= Work to be completed =
Repeat the listing exactly. The images do not belong in the copy.

= Records for processing =
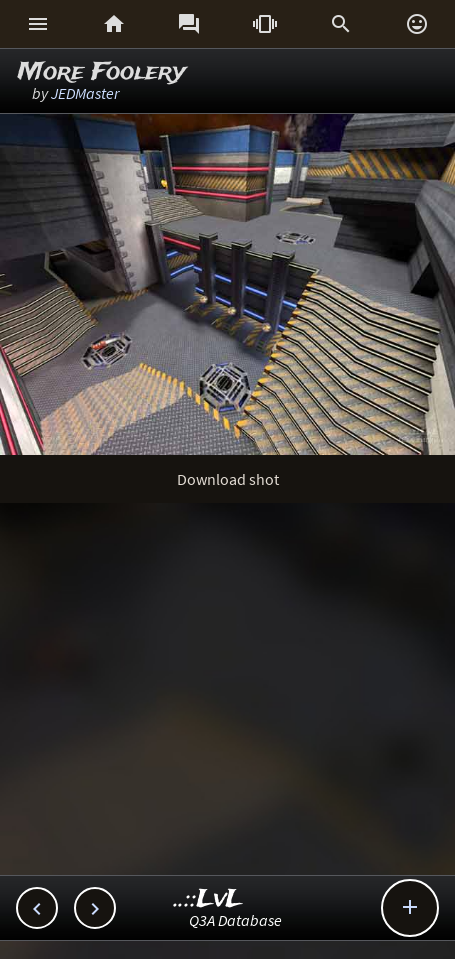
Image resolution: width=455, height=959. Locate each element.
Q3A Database (235, 920)
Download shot (228, 479)
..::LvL (208, 899)
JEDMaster (85, 93)
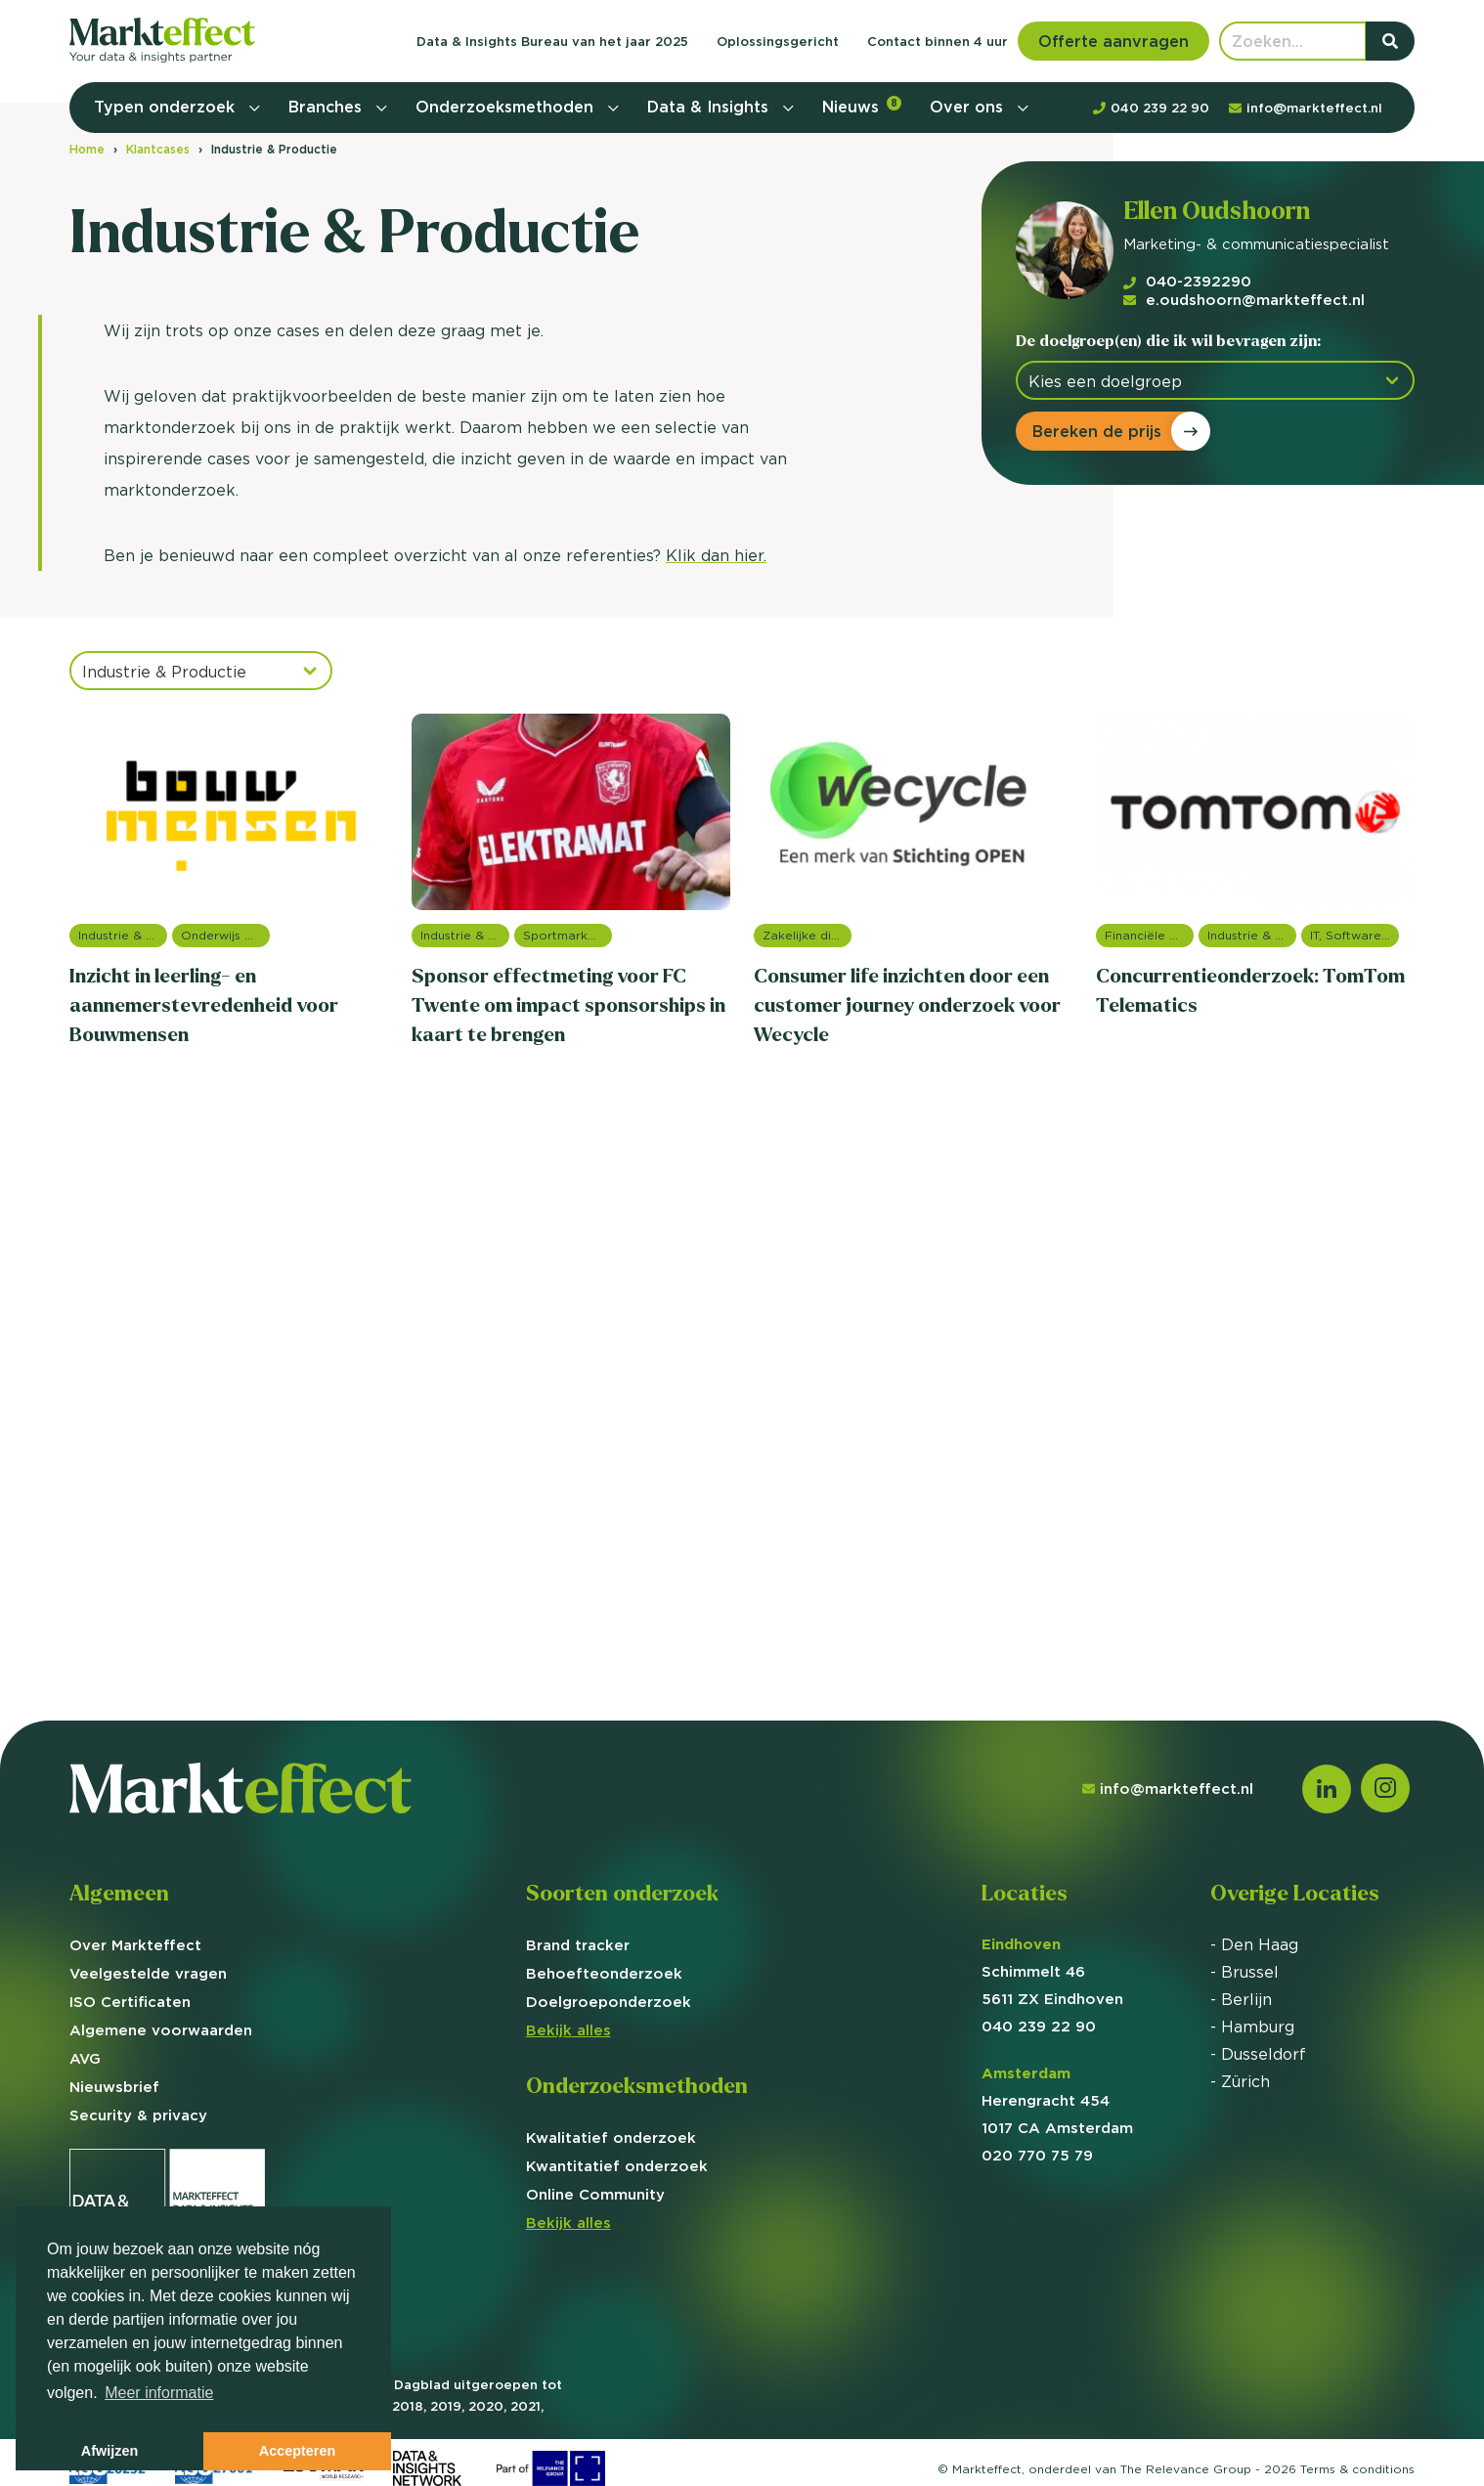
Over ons (969, 106)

= Written response =
Image resolution: width=455, height=959. Locate each element.
Q3A Database (235, 920)
Download shot (228, 479)
..::LvL (208, 899)
JEDMaster (85, 93)
Over ons (969, 106)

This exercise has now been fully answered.